Figure 3

(a) Box and whisker plot showing the distribution of mortality in percentage of ISE6 cells exposed to different concentrations of ferrous sulphate for 48 h. Two hundred and fifty microliters of 1 × 10⁶ cells/ml was transferred to a 48-well plate and incubated overnight. The next day, the media were replaced by ferrous sulphate–enriched media at different concentrations (0, 0.1, 1, and 2 mM). Mortality was checked after 48 h using Trypan blue stain. A one-way ANOVA with Bonferonni multiple comparison tests was performed (Tables S5 and S6). (b) FER1 mRNA expression of ferrous sulphate (0, 0.1, 1, and 2 mM)–exposed cells for FER1 was observed using RT-PCR. 16S rRNA was used as a loading control.
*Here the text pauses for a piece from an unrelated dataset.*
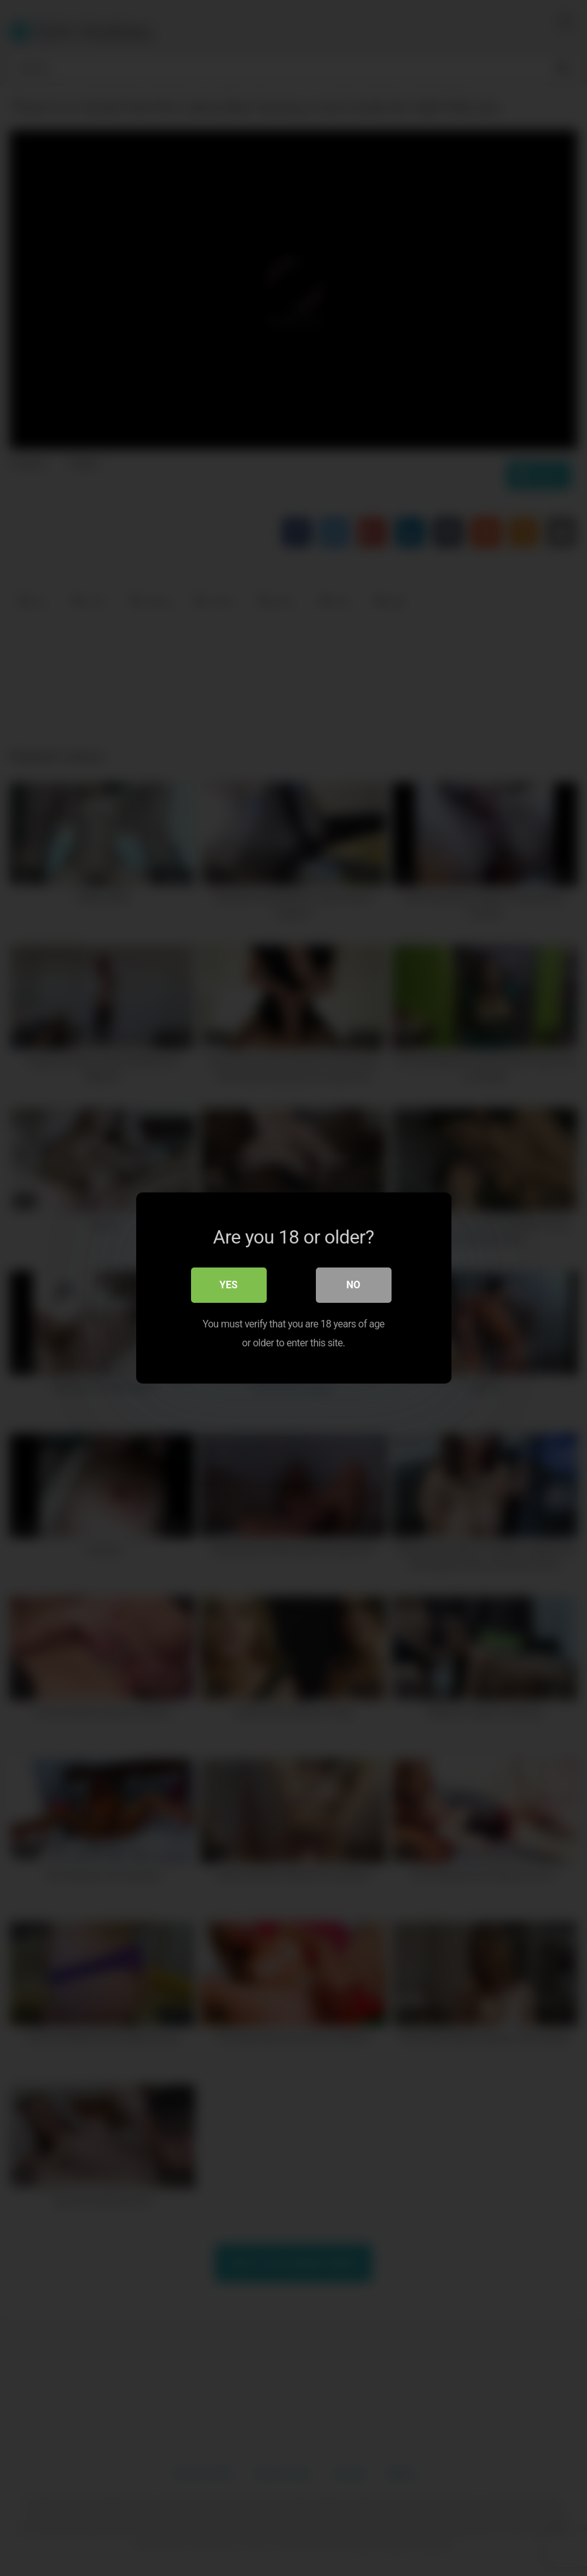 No (353, 1285)
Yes (228, 1285)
Full length gels are presented in Fig. S5. The RT-PCR result is representative of three separate experiments. (c) FER1 protein expression of ferrous sulphate (0, 0.1, 1, and 2 mM)–exposed cells for FER1 was observed using Western blotting. Anti-mouse tubulin was used as a loading control. Full length blots are presented in Fig. S2. The Western blotting result is representative of three separate experiments. (d) Localization of FER1 protein was observed using IFAT. Arrowheads indicate positive fluorescence. The IFAT result is representative of three separate experiments. Bar = 10 μm. The data presented are results of three independent experiments with the Trypan blue staining performed in two technical replicates for each experiment.